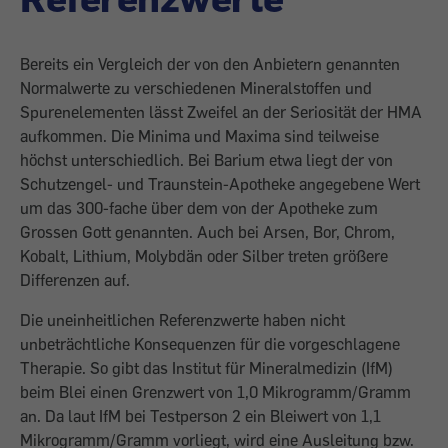
Bereits ein Vergleich der von den Anbietern genannten
Normalwerte zu verschiedenen Mineralstoffen und
Spurenelementen lässt Zweifel an der Seriosität der HMA
aufkommen. Die Minima und Maxima sind teilweise
höchst unterschiedlich. Bei Barium etwa liegt der von
Schutzengel- und Traunstein-Apotheke angegebene Wert
um das 300-fache über dem von der Apotheke zum
Grossen Gott genannten. Auch bei Arsen, Bor, Chrom,
Kobalt, Lithium, Molybdän oder Silber treten größere
Differenzen auf.
Die uneinheitlichen Referenzwerte haben nicht
unbeträchtliche Konsequenzen für die vorgeschlagene
Therapie. So gibt das Institut für Mineralmedizin (IfM)
beim Blei einen Grenzwert von 1,0 Mikrogramm/Gramm
an. Da laut IfM bei Testperson 2 ein Bleiwert von 1,1
Mikrogramm/Gramm vorliegt, wird eine Ausleitung bzw.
■ ■ ■ ■ ■
» **What the exercise asks**:
Go through the material above, and wherever a line contains the string "genannten", return it.

» **Solution to this exercise**:
Bereits ein Vergleich der von den Anbietern genannten
Grossen Gott genannten. Auch bei Arsen, Bor, Chrom,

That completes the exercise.